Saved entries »
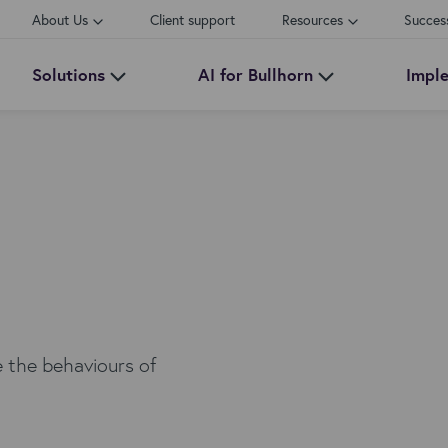
About Us
Client support
Resources
Succes
Solutions
AI for Bullhorn
Impl
e the behaviours of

What this task involves » Would you return the entries verbatim, minus any images?

Problem solution »
About Us
Client support
Resources
Succes
Solutions
AI for Bullhorn
Impl
e the behaviours of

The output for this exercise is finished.